ACCROCHE ??? Bel-Ami est un roman d’apprentissage fragzing naturaliste, écrit en 7 mois par Guy de Maupassant et publié en feuilleton dans le Gil Blas, du 6 avril au 30 mai 1885. L’extrait est tiré du chapitre 2 de la 1ère partie. Georges Duroy, bel homme en manque d’argent, a rencontré un ami de garnison, Charles Forestier. Ce dernier veut le faire engager à La Vie française et l’a donc invité à dîner chez lui pour le présenter à son patron. Nous sommes le 29 juin 1880, à Paris, au Dix-sept rue Fontaine, il est sept heures et demie. Le héros monte les marches qui le mènent à l’appartement de son ami.

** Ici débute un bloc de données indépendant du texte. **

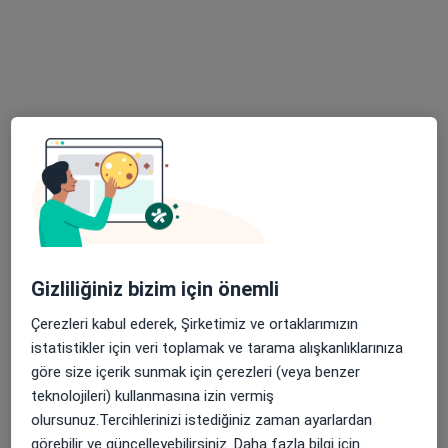
62 görüş
İsmetpasa Mah Atatürk Cad. Nusret Kutlu İş hanı kat 2 no: 41/48, Çanakkale
•
Harita
Memet Ali Kılçık Muayenehanesi
Bu uzman ilgili adres için online danışmanlık/takvim sunmuyor.
Randevu talep et
Gizliliğiniz bizim için önemli
Çerezleri kabul ederek, Şirketimiz ve ortaklarımızın
istatistikler için veri toplamak ve tarama alışkanlıklarınıza
göre size içerik sunmak için çerezleri (veya benzer
Prof. Dr. Servet Özden Hacıvelioğlu
teknolojileri) kullanmasına izin vermiş
Kadın hastalıkları ve doğum
olursunuz.Tercihlerinizi istediğiniz zaman ayarlardan
87 görüş
görebilir ve güncelleyebilirsiniz. Daha fazla bilgi için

Il est anxieux, « harcelé surtt par la peur d’être ridicule » (cf p47)

LECTURE

RAPPEL DE LA QUESTION : quelle est l’utilité de ce texte ?

JUSTIFICATION DU PLAN

Nous allons faire une lecture analytique suivant deux axes : Georges étant seul, Maupassant nous donne accès à ses pensées ce qui va nous permettre d’étudier dans un premier temps le narcissisme du héros, puis son ambition puisque ce monologue intérieur nous le dévoile sans fard.

DEVELOPPEMENT

I- Son narcissisme

→ Verbes pronominaux : « s’apercevant »(l.1), « ne s’était pas reconnu »(l.2), « s’était pris pour »(l.2), « se regardant »(l.5), « s’étudia »(l.7), « se sourit (l.8), se tendit la main »(l.8), « se montrer »(l.11), « se mit à monter »(l.14), « se regarder »(l.17), « il se connaissait »(l.20-21),

« s’arrêta (l.22) associés à des déterminants possessifs : « sa tournure »(l.17), « son âme » (l.19), « son désir » (l.20), « son esprit » (l.21), « sa moustache » (l.23), « son chapeau » (l.24), « sa chevelure »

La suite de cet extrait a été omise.